■ **How to complete this task**
Each line that contains the word "長野電鉄長野線" is to be copied from the records below.

■ **Records shown**
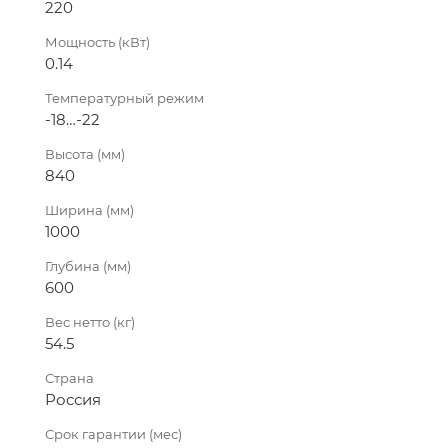
220
Мощность (кВт)
0.14
Температурный режим
-18…-22
Высота (мм)
840
Ширина (мм)
1000
Глубина (мм)
600
Вес нетто (кг)
54.5
Страна
Россия
Срок гарантии (мес)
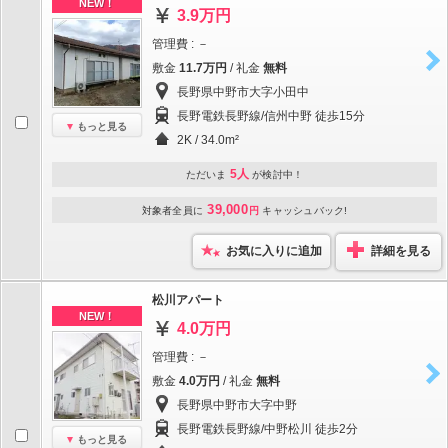
NEW！
3.9万円
管理費 : －
敷金
11.7万円
/ 礼金
無料
長野県中野市大字小田中
長野電鉄長野線/信州中野 徒歩15分
もっと見る
2K / 34.0m²
5人
ただいま
が検討中！
39,000
対象者全員に
円
キャッシュバック!
お気に入りに追加
詳細を見る
松川アパート
NEW！
4.0万円
管理費 : －
敷金
4.0万円
/ 礼金
無料
長野県中野市大字中野
長野電鉄長野線/中野松川 徒歩2分
もっと見る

■ **Expected answer**
長野電鉄長野線/信州中野 徒歩15分
長野電鉄長野線/中野松川 徒歩2分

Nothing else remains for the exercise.